Cow Contest
Time Limit: 1000MS Memory Limit: 65536K
Description
N (1 ≤ N ≤ 100) cows, conveniently numbered 1…N, are participating in a programming contest. As we all know, some cows code better than others. Each cow has a certain constant skill rating that is unique among the competitors.
The contest is conducted in several head-to-head rounds, each between two cows. If cow A has a greater skill level than cow B (1 ≤ A ≤ N; 1 ≤ B ≤ N; A ≠ B), then cow A will always beat cow B.
Farmer John is trying to rank the cows by skill level.
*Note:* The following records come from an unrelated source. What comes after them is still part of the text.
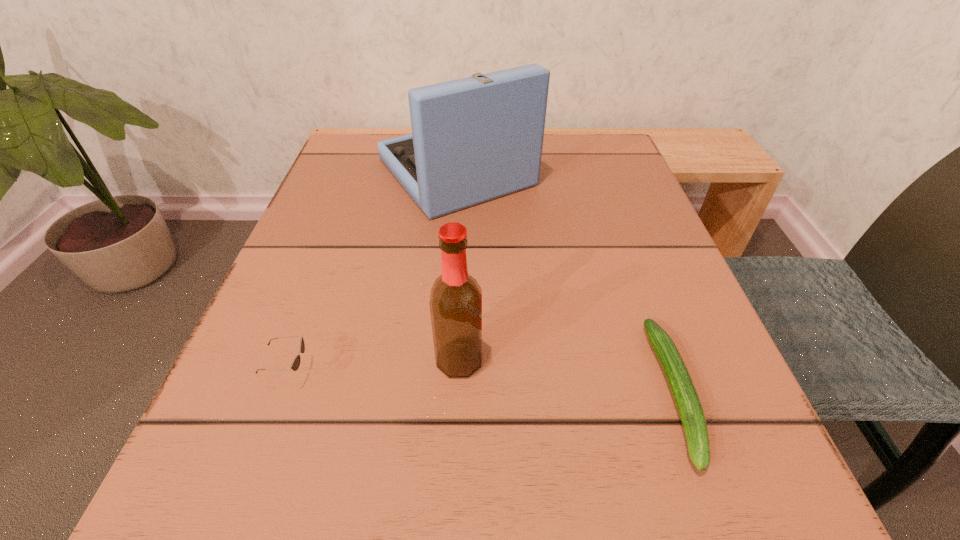 Locate an element on the screen. Image resolution: width=960 pixels, height=540 pixels. vacant area at the near right corner of the desktop is located at coordinates (774, 531).

At what (x,y) coordinates should I click in order to perform the action: click on free spot between the beer bottle and the shortest object. Please return your answer as a coordinate pair (x, y). Looking at the image, I should click on (567, 376).

What are the coordinates of `unoccupied area between the beer bottle and the zucchini` in the screenshot? It's located at (567, 376).

Identify the location of empty space between the phonograph record and the zucchini. (565, 282).

Identify the location of vacant area that lies between the shortest object and the beer bottle. (567, 376).

Image resolution: width=960 pixels, height=540 pixels. What are the coordinates of `free spot between the zucchini and the sunglasses` in the screenshot? It's located at click(483, 382).

You are a GUI agent. You are given a task and a screenshot of the screen. Output one action in this format:
    pyautogui.click(x=<x>, y=<y>)
    Task: Click on the free space between the sunglasses and the beer bottle
    This screenshot has height=540, width=960.
    Given the screenshot: What is the action you would take?
    pyautogui.click(x=375, y=367)

Identify the location of free spot between the shortest object and the beer bottle. Image resolution: width=960 pixels, height=540 pixels. (567, 376).

The width and height of the screenshot is (960, 540). Identify the location of the second closest object to the phonograph record. pos(688,404).

The image size is (960, 540). I want to click on the third closest object to the beer bottle, so click(475, 139). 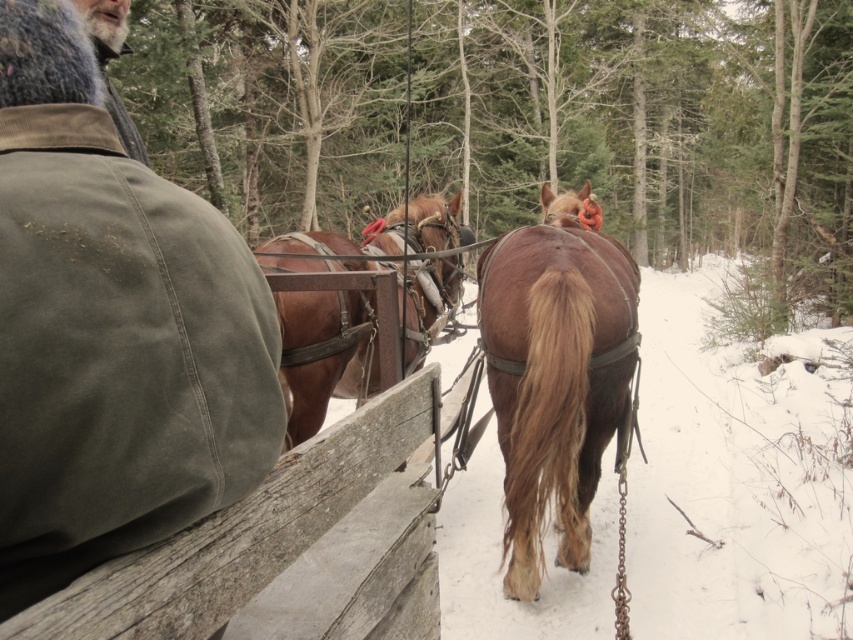 You are a photographer trying to capture a photo of the brown leather horse at center and the brown leather harness at center. Based on their sizes, which object should you focus on first to ensure it appears larger in your photo?

The brown leather horse at center is much taller than the brown leather harness at center, so you should focus on the brown leather horse at center first to ensure it appears larger in your photo.

You are standing in the snowy forest and see the green canvas coach at upper left. If you want to reach it from your current position, which direction should you move relative to the direction the sleigh is facing?

The green canvas coach at upper left is located at coordinates (112, 330), so you should move towards the upper left direction relative to the direction the sleigh is facing.

You are a passenger in the green canvas coach at upper left and want to look at the brown leather harness at center. Can you see it from your current position?

The green canvas coach at upper left is below the brown leather harness at center, so yes, you can see it from your current position. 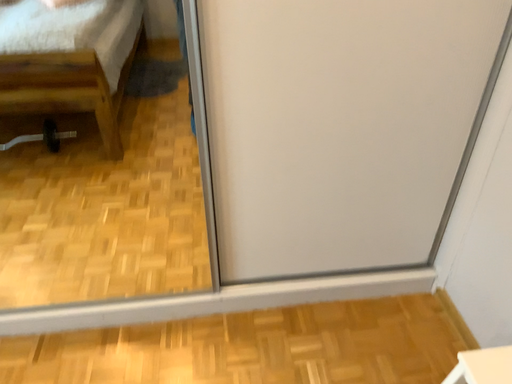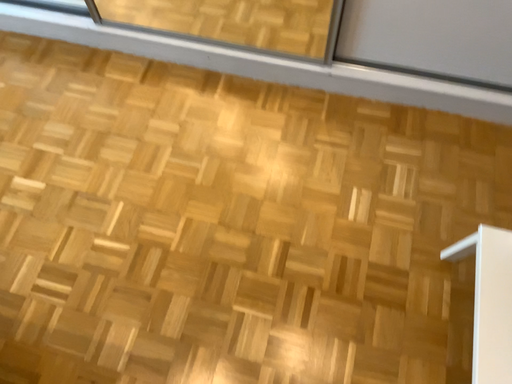 Question: Which way did the camera rotate in the video?

Choices:
 (A) rotated right
 (B) rotated left

Answer: (B) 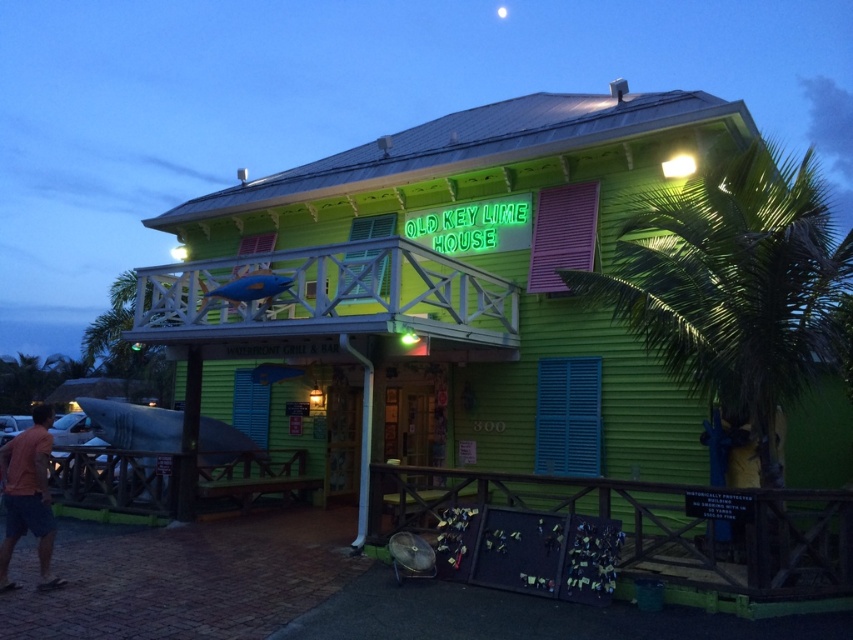 You are standing in front of the Old Key Lime House at dusk. You see a point marked at coordinates (28, 497). What object is located at that point?

The point at coordinates (28, 497) indicates the orange cotton tshirt at lower left.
Given a list the results of M (1 ≤ M ≤ 4,500) two-cow rounds, determine the number of cows whose ranks can be precisely determined from the results. It is guaranteed that the results of the rounds will not be contradictory.
Input
- Line 1: Two space-separated integers: N and M
- Lines 2…M+1: Each line contains two space-separated integers that describe the competitors and results (the first integer, A, is the winner) of a single round of competition: A and B
Output
- Line 1: A single integer representing the number of cows whose ranks can be determined
Sample Input
5 5
4 3
4 2
3 2
1 2
2 5
Sample Output
2
思路:
Floyd将所有连通路都求出来,然后进行每条边的遍历,如果和其他边都有路,那么就可以肯定这个的等级了。
#include <iostream>
#include <algorithm>
#include <cstdio>
#include <cstring>
using namespace std;
const int maxn = 110;
bool map[maxn][maxn] = {false};
int main() {
ios::sync_with_stdio(false);
int n, m;
scanf("%d %d", &n, &m);
for (int i = 0; i < m; i++) {
int a, b;
scanf("%d %d", &a, &b);
map[a][b] = true;
}
for (int k = 1; k <= n; k++) {
for (int i = 1; i <= n; i++) {
for (int j = 1; j <= n; j++) {
if (map[i][k] && map[k][j]) map[i][j] = true;
}
}
}
int sum = 0;
for (int i = 1; i <= n; i++) {
int ans = 1;
bool flag = true;
for (int j = 1; j <= n; j++) {
if (map[i][j] || map[j][i]) ans++;
}
if (ans == n) sum++;
}
printf("%d\n", sum);
return 0;
}